(Saved data entries)
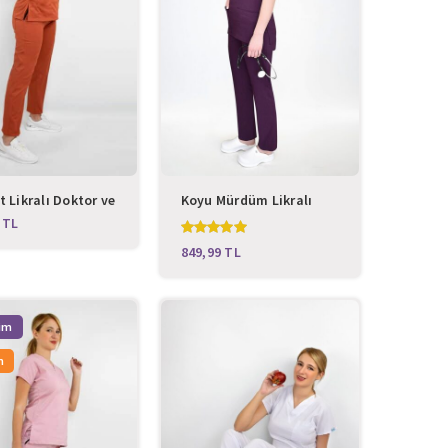
t Likralı Doktor ve
Koyu Mürdüm Likralı
re Forması
Unisex Cerrahi Takım
TL
TL
n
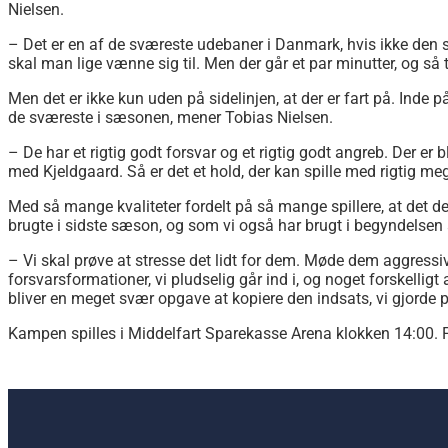
Nielsen.
– Det er en af de sværeste udebaner i Danmark, hvis ikke den 
skal man lige vænne sig til. Men der går et par minutter, og s
Men det er ikke kun uden på sidelinjen, at der er fart på. Inde 
de sværeste i sæsonen, mener Tobias Nielsen.
– De har et rigtig godt forsvar og et rigtig godt angreb. Der e
med Kjeldgaard. Så er det et hold, der kan spille med rigtig meg
Med så mange kvaliteter fordelt på så mange spillere, at det 
brugte i sidste sæson, og som vi også har brugt i begyndelsen 
– Vi skal prøve at stresse det lidt for dem. Møde dem aggressivt 
forsvarsformationer, vi pludselig går ind i, og noget forskellig
bliver en meget svær opgave at kopiere den indsats, vi gjorde
Kampen spilles i Middelfart Sparekasse Arena klokken 14:00.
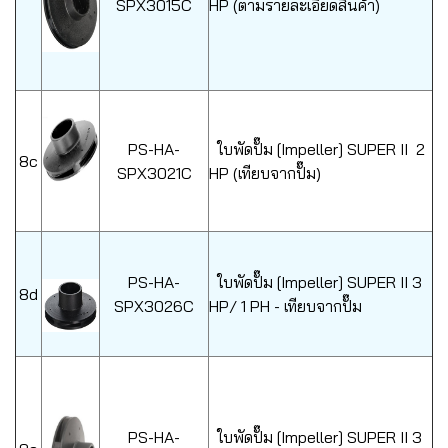
SPX3015C
HP (ตามรายละเอียดสินค้า)
PS-HA-
ใบพัดปั๊ม [Impeller] SUPER II 2
8c
SPX3021C
HP (เทียบจากปั๊ม)
PS-HA-
ใบพัดปั๊ม [Impeller] SUPER II 3
8d
SPX3026C
HP/ 1 PH - เทียบจากปั๊ม
PS-HA-
ใบพัดปั๊ม [Impeller] SUPER II 3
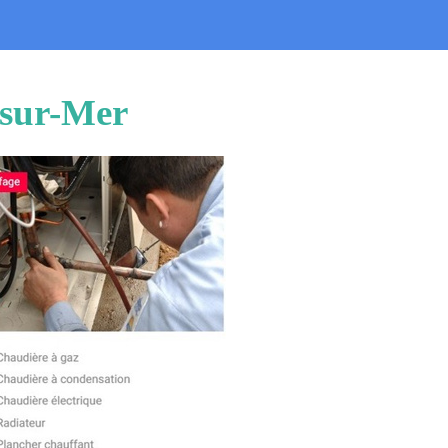
-sur-Mer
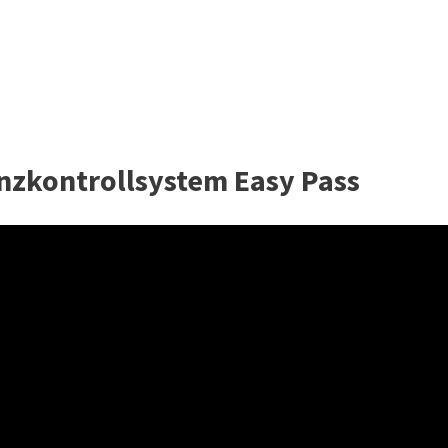
nzkontrollsystem Easy Pass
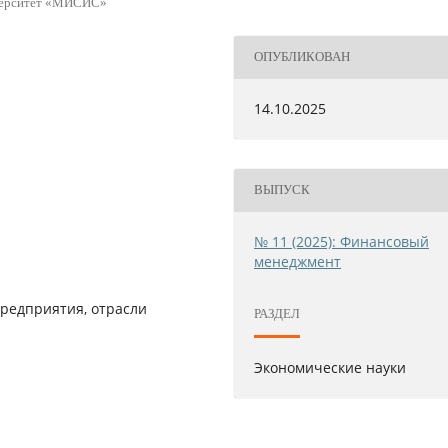
иверситет «МИСИС»
ОПУБЛИКОВАН
14.10.2025
ВЫПУСК
№ 11 (2025): Финансовый
менеджмент
редприятия, отрасли
РАЗДЕЛ
Экономические науки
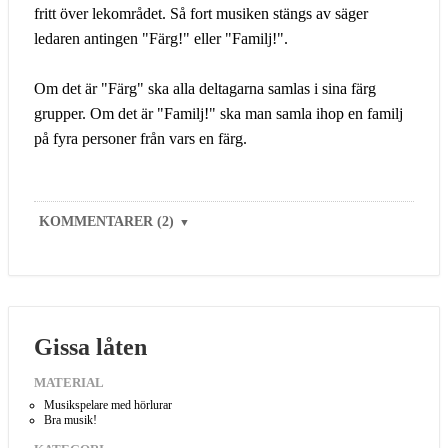
fritt över lekområdet. Så fort musiken stängs av säger
ledaren antingen "Färg!" eller "Familj!".
Om det är "Färg" ska alla deltagarna samlas i sina färg
grupper. Om det är "Familj!" ska man samla ihop en familj
på fyra personer från vars en färg.
KOMMENTARER (2)
▼
Gissa låten
MATERIAL
Musikspelare med hörlurar
Bra musik!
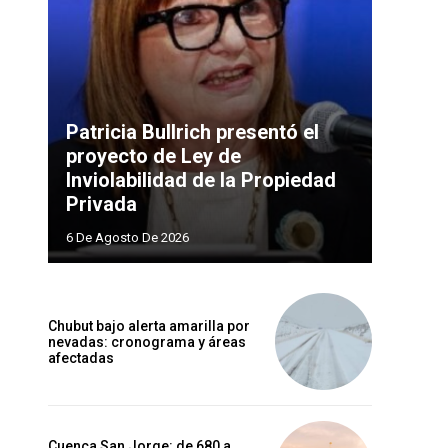
Patricia Bullrich presentó el
proyecto de Ley de
Inviolabilidad de la Propiedad
Privada
6 De Agosto De 2026
Chubut bajo alerta amarilla por
nevadas: cronograma y áreas
afectadas
Cuenca San Jorge: de 680 a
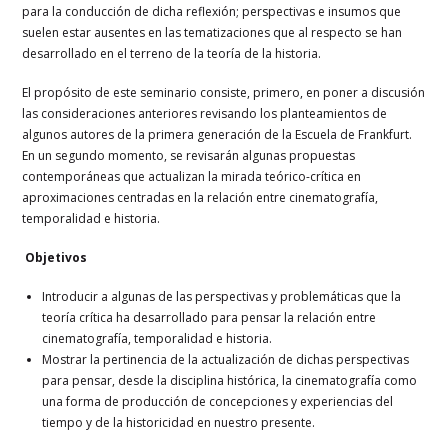
para la conducción de dicha reflexión; perspectivas e insumos que
suelen estar ausentes en las tematizaciones que al respecto se han
desarrollado en el terreno de la teoría de la historia.
El propósito de este seminario consiste, primero, en poner a discusión
las consideraciones anteriores revisando los planteamientos de
algunos autores de la primera generación de la Escuela de Frankfurt.
En un segundo momento, se revisarán algunas propuestas
contemporáneas que actualizan la mirada teórico-crítica en
aproximaciones centradas en la relación entre cinematografía,
temporalidad e historia.
Objetivos
Introducir a algunas de las perspectivas y problemáticas que la
teoría crítica ha desarrollado para pensar la relación entre
cinematografía, temporalidad e historia.
Mostrar la pertinencia de la actualización de dichas perspectivas
para pensar, desde la disciplina histórica, la cinematografía como
una forma de producción de concepciones y experiencias del
tiempo y de la historicidad en nuestro presente.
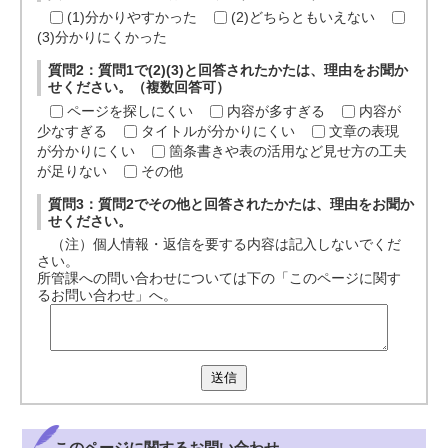
(1)分かりやすかった
(2)どちらともいえない
(3)分かりにくかった
質問2：質問1で(2)(3)と回答されたかたは、理由をお聞か
せください。（複数回答可）
ページを探しにくい
内容が多すぎる
内容が
少なすぎる
タイトルが分かりにくい
文章の表現
が分かりにくい
箇条書きや表の活用など見せ方の工夫
が足りない
その他
質問3：質問2でその他と回答されたかたは、理由をお聞か
せください。
（注）個人情報・返信を要する内容は記入しないでくだ
さい。
所管課への問い合わせについては下の「このページに関す
るお問い合わせ」へ。
送信
このページに関する
お問い合わせ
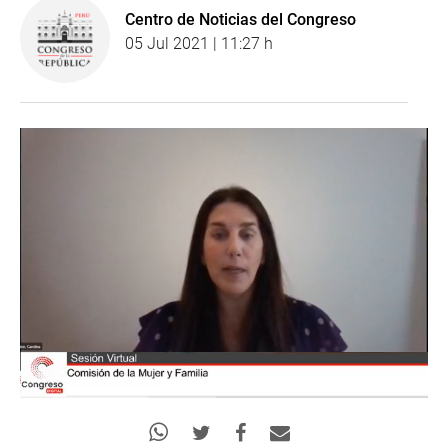
Centro de Noticias del Congreso
05 Jul 2021 | 11:27 h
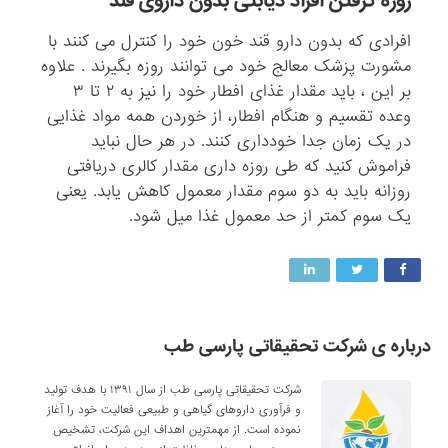
روزه گرفتن افراد دیابتی بدون داروی قند
افرادی که بدون دارو قند خون خود را کنترل می کنند با
مشورت پزشک معالج خود می توانند روزه بگیرند . علاوه
بر این ، باید مقدار غذای افطار خود را نیز به ۲ تا ۳
وعده تقسیم و هنگام افطار، از خوردن همه مواد غذایی
در یک زمان جدا خودداری کنند. در هر حال نباید
فراموش کنید که طی روزه داری مقدار کالری دریافتی
روزانه باید به دو سوم مقدار معمول کاهش یابد. یعنی
یک سوم کمتر از حد معمول غذا میل شود.
درباره ی شرکت تحقیقاتی پارسی طب
شرکت تحقیقاتی پارسی طب از سال ۱۳۹۱ با هدف تولید
و فرآوری داروهای گیاهی و طبیعی فعالیت خود را آغاز
نموده است. از مهمترین اهداف این شرکت، تشخیص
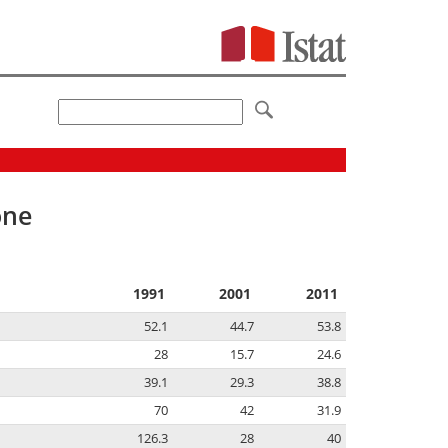
one
1991
2001
2011
52.1
44.7
53.8
28
15.7
24.6
39.1
29.3
38.8
70
42
31.9
126.3
28
40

=== REQUIRED WORK ===
Pick out all lines from the data above in which the word "Nielsen" appears.

=== ANSWER ===
Nielsen.
de sværeste i sæsonen, mener Tobias Nielsen.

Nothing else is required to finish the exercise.